:: STORED DATA ::
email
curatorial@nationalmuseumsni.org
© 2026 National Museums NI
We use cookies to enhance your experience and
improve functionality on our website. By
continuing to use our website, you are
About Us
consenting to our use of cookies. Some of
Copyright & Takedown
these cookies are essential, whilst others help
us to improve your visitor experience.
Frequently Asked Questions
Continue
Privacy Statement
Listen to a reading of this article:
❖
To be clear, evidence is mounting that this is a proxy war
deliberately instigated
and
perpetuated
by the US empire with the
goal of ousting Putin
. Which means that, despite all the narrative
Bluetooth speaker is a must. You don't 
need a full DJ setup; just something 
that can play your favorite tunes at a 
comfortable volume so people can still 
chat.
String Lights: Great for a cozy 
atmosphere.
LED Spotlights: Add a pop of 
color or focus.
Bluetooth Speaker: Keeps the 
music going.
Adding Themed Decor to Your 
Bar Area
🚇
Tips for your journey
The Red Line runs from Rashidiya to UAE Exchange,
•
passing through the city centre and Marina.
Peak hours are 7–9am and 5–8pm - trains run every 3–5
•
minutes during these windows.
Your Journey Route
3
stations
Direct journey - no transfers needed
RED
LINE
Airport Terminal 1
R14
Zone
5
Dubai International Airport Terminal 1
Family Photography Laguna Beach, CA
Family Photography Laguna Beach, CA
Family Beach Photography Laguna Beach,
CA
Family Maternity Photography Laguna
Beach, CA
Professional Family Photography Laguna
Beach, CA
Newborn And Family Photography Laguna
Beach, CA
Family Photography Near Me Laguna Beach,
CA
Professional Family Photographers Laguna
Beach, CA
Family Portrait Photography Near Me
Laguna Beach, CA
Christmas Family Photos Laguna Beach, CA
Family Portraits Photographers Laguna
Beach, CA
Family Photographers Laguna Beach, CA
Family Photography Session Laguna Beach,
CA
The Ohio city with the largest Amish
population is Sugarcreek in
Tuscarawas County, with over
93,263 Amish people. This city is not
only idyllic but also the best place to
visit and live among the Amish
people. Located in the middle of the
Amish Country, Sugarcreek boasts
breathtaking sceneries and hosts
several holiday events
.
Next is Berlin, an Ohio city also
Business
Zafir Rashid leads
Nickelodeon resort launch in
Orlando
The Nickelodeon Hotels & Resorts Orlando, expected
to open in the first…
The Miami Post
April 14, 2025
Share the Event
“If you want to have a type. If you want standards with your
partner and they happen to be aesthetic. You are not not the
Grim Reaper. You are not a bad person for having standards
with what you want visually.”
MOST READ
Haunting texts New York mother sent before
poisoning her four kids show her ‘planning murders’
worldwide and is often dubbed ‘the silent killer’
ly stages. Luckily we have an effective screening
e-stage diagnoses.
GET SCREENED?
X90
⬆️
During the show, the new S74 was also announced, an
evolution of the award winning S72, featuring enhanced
...
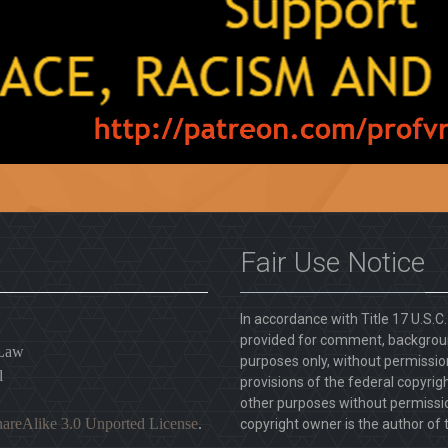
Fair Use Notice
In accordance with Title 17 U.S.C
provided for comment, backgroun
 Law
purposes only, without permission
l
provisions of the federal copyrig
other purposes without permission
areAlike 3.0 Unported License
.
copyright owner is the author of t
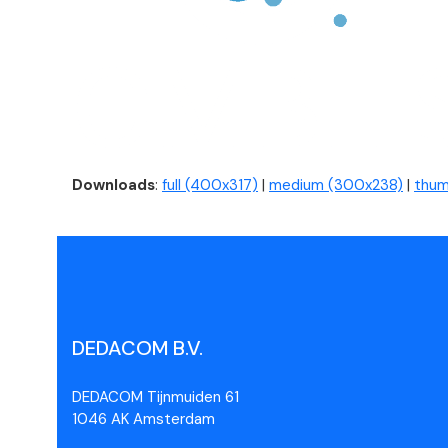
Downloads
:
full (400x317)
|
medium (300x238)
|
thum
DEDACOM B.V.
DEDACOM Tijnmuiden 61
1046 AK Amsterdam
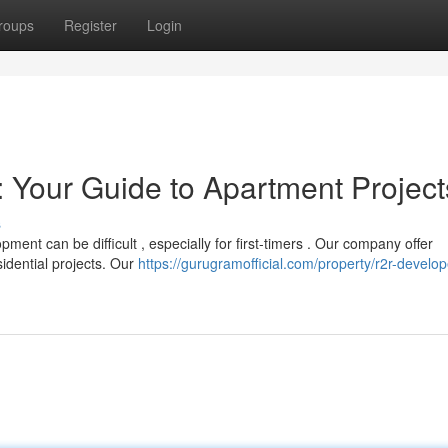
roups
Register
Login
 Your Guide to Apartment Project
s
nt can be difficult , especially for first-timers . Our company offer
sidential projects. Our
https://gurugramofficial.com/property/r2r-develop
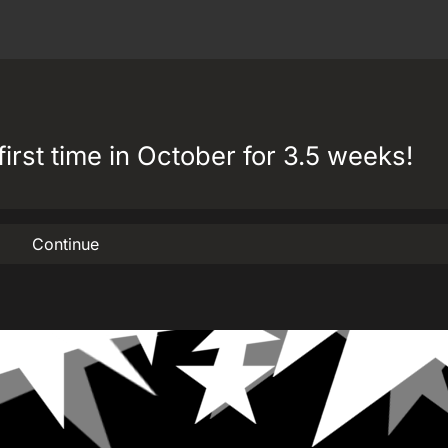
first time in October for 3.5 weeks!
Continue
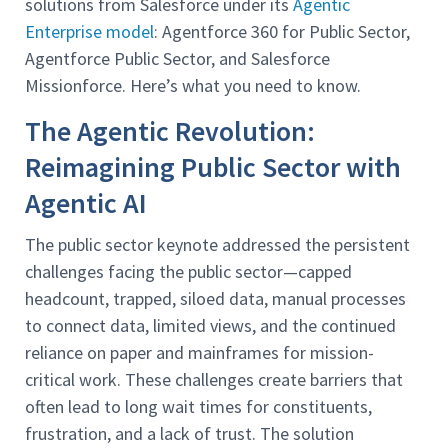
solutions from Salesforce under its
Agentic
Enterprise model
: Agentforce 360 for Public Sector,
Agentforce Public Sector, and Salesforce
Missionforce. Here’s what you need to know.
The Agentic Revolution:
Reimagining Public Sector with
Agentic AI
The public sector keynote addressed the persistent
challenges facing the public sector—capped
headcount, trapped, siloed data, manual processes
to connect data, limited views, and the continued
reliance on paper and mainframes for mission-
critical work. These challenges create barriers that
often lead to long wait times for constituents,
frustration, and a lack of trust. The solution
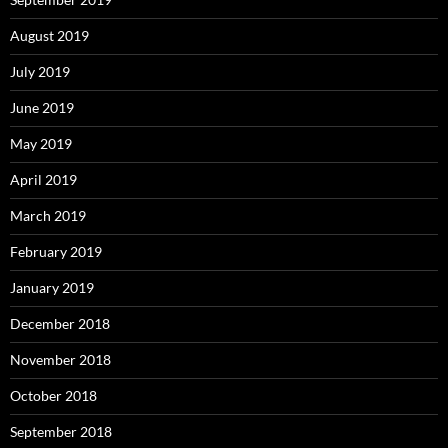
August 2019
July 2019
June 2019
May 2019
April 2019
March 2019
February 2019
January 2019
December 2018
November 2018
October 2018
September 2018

:: INSTRUCTIONS FOR THE TASK ::
In the entries above, restate word for word the lines between the one holding "December 2018" and the one holding "September 2018", inclusive, and nothing besides.

:: RESPONSE BOX ::
December 2018
November 2018
October 2018
September 2018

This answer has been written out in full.